Merge pull request #80197 from ochromy/SRVKS-1115

jeana-redhat · web-flow · commit 98075b8e5c94 · 2024-10-09T12:04:16.000-04:00
[SRVKS-1115] Performance and scalability of OpenShift Serverless Serving
diff --git a/_topic_maps/_topic_map.yml b/_topic_maps/_topic_map.yml
@@ -108,6 +108,8 @@ Topics:
   Topics:
   - Name: Creating OpenShift Serverless applications
     File: serverless-applications
+- Name: Scalability and Performance
+  File: scalability-and-performance-serving
 - Name: Autoscaling
   Dir: autoscaling
   Topics:
diff --git a/install/preparing-serverless-install.adoc b/install/preparing-serverless-install.adoc
@@ -27,12 +27,17 @@ The set of supported features, configurations, and integrations for {ServerlessP
 [id="about-serverless-scalability-performance"]
 == Scalability and performance on {ocp-product-title}
 
-{ServerlessProductName} has been tested with a configuration of 3 main nodes and 3 worker nodes, each of which has 64 CPUs, 457 GB of memory, and 394 GB of storage each.
+With a configuration of 3 main nodes and 3 worker nodes, each of which has 64 CPUs, 457 GB of memory, and 394 GB of storage each, the following time values have been determined during testing for a simple Quarkus application: 
 
-The maximum number of Knative services that can be created using this configuration is 3,000. This corresponds to the link:https://docs.openshift.com/container-platform/latest/scalability_and_performance/planning-your-environment-according-to-object-maximums.html#cluster-maximums-major-releases_object-limits[{ocp-product-title} Kubernetes services limit of 10,000], since 1 Knative service creates 3 Kubernetes services.
+* The average scale-from-zero response time was approximately 3.4 seconds.
+* The maximum response time was 8 seconds.
+* The 99.9th percentile of response times was 4.5 seconds.
 
-The average scale from zero response time was approximately 3.4 seconds, with a maximum response time of 8 seconds, and a 99.9th percentile of 4.5 seconds for a simple Quarkus application. These times might vary depending on the application and the runtime of the application.

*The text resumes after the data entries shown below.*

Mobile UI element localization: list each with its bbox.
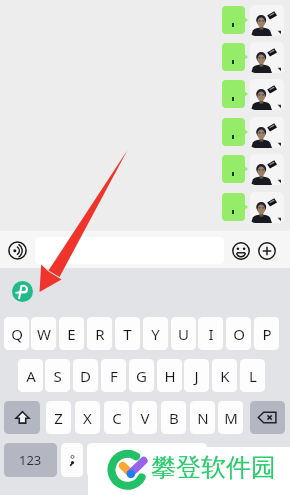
- button[interactable]: C: [104, 401, 129, 434]
- button[interactable]: P: [254, 317, 279, 350]
- button[interactable]: [222, 80, 245, 108]
- button[interactable]: S: [45, 359, 70, 392]
- button[interactable]: Space: [87, 443, 207, 477]
- button[interactable]: J: [184, 359, 209, 392]
- button[interactable]: X: [75, 401, 100, 434]
- staticText: I: [208, 324, 214, 344]
- staticText: X: [83, 408, 92, 428]
- button[interactable]: F: [101, 359, 126, 392]
- button[interactable]: [222, 155, 245, 183]
- staticText: M: [224, 408, 238, 428]
- button[interactable]: W: [31, 317, 56, 350]
- staticText: C: [112, 408, 122, 428]
- staticText: A: [26, 366, 36, 386]
- button[interactable]: [61, 443, 83, 477]
- button[interactable]: L: [240, 359, 265, 392]
- button[interactable]: More: [257, 241, 276, 260]
- staticText: F: [110, 366, 118, 386]
- staticText: V: [140, 408, 150, 428]
- button[interactable]: Shift: [4, 401, 40, 434]
- staticText: K: [220, 366, 230, 386]
- button[interactable]: [222, 193, 245, 221]
- staticText: O: [233, 324, 245, 344]
- staticText: W: [37, 324, 51, 344]
- staticText: L: [249, 366, 257, 386]
- button[interactable]: Z: [46, 401, 71, 434]
- button[interactable]: A: [18, 359, 43, 392]
- staticText: U: [178, 324, 189, 344]
- staticText: 123: [19, 451, 42, 469]
- button[interactable]: G: [129, 359, 154, 392]
- button[interactable]: Avatar: [250, 117, 284, 148]
- button[interactable]: T: [115, 317, 140, 350]
- staticText: H: [164, 366, 176, 386]
- staticText: D: [80, 366, 91, 386]
- staticText: Z: [54, 408, 63, 428]
- button[interactable]: H: [157, 359, 182, 392]
- button[interactable]: R: [87, 317, 112, 350]
- button[interactable]: N: [190, 401, 215, 434]
- button[interactable]: Input method: [12, 281, 33, 302]
- button[interactable]: [35, 237, 224, 264]
- button[interactable]: Q: [4, 317, 29, 350]
- staticText: T: [123, 324, 132, 344]
- button[interactable]: K: [212, 359, 237, 392]
- staticText: 攀登软件园: [151, 452, 276, 483]
- button[interactable]: E: [59, 317, 84, 350]
- staticText: S: [53, 366, 62, 386]
- button[interactable]: Avatar: [250, 5, 284, 36]
- staticText: Q: [11, 324, 23, 344]
- button[interactable]: V: [132, 401, 157, 434]
- staticText: R: [95, 324, 105, 344]
- staticText: G: [136, 366, 147, 386]
- button[interactable]: Avatar: [250, 154, 284, 185]
- button[interactable]: M: [218, 401, 243, 434]
- staticText: B: [169, 408, 179, 428]
- button[interactable]: 123: [4, 443, 57, 477]
- staticText: P: [262, 324, 272, 344]
- button[interactable]: Avatar: [250, 42, 284, 73]
- button[interactable]: Avatar: [250, 192, 284, 223]
- button[interactable]: I: [198, 317, 223, 350]
- staticText: J: [194, 366, 199, 386]
- staticText: Y: [151, 324, 160, 344]
- button[interactable]: [222, 118, 245, 146]
- button[interactable]: O: [226, 317, 251, 350]
- button[interactable]: [222, 6, 245, 34]
- button[interactable]: Voice input: [6, 239, 29, 262]
- button[interactable]: Avatar: [250, 79, 284, 110]
- staticText: N: [197, 408, 209, 428]
- staticText: E: [67, 324, 76, 344]
- button[interactable]: [222, 43, 245, 71]
- button[interactable]: Emoji: [231, 241, 250, 260]
- button[interactable]: U: [171, 317, 196, 350]
- button[interactable]: Backspace: [250, 401, 285, 434]
- button[interactable]: B: [161, 401, 186, 434]
- button[interactable]: Y: [143, 317, 168, 350]
- button[interactable]: D: [73, 359, 98, 392]
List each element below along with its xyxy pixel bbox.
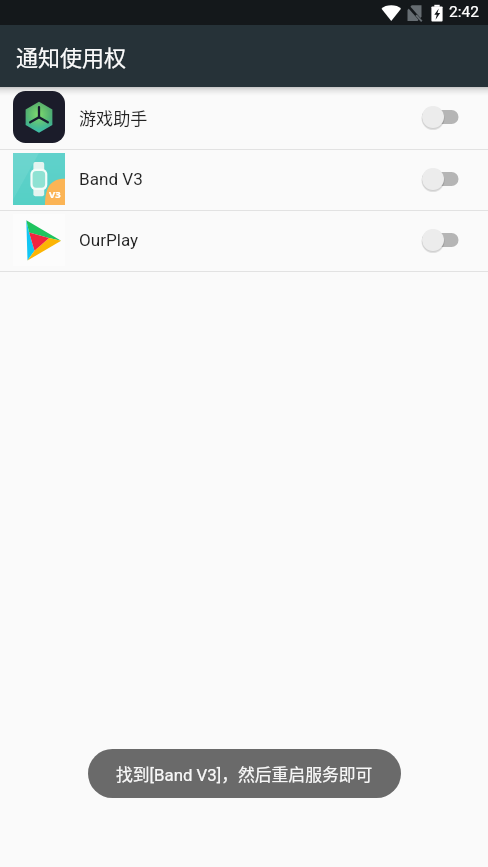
staticText: 游戏助手 (79, 105, 148, 130)
staticText: 通知使用权 (16, 40, 127, 72)
button[interactable]: Toggle notification access (421, 103, 459, 131)
staticText: OurPlay (79, 230, 139, 250)
staticText: Band V3 (79, 169, 143, 189)
staticText: 2:42 (449, 3, 479, 21)
button[interactable]: OurPlay (0, 210, 488, 270)
button[interactable]: Toggle notification access (421, 226, 459, 254)
button[interactable]: V3 (0, 149, 488, 209)
button[interactable]: 游戏助手 (0, 87, 488, 147)
button[interactable]: Toggle notification access (421, 165, 459, 193)
staticText: 找到[Band V3]，然后重启服务即可 (116, 762, 373, 786)
staticText: V3 (49, 188, 61, 201)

+These times might vary depending on the application and the runtime of the application.
 
+The maximum number of Knative services that can be created is 3,000. This corresponds to the link:https://docs.openshift.com/container-platform/latest/scalability_and_performance/planning-your-environment-according-to-object-maximums.html#cluster-maximums-major-releases_object-limits[{ocp-product-title} Kubernetes services limit of 10,000], since 1 Knative service creates 3 Kubernetes services.
+
+Learn more about scaling and performance of {ServerlessProductName} Serving in xref:../knative-serving/scalability-and-performance-serving.adoc#scalability-and-performance-serving[Scalability and performance of {ServerlessProductName} Serving].
 
 // OCP specific docs
 
diff --git a/knative-serving/scalability-and-performance-serving.adoc b/knative-serving/scalability-and-performance-serving.adoc
@@ -0,0 +1,33 @@
+:_mod-docs-content-type: ASSEMBLY
+include::_attributes/common-attributes.adoc[]
+[id="scalability-and-performance-serving"]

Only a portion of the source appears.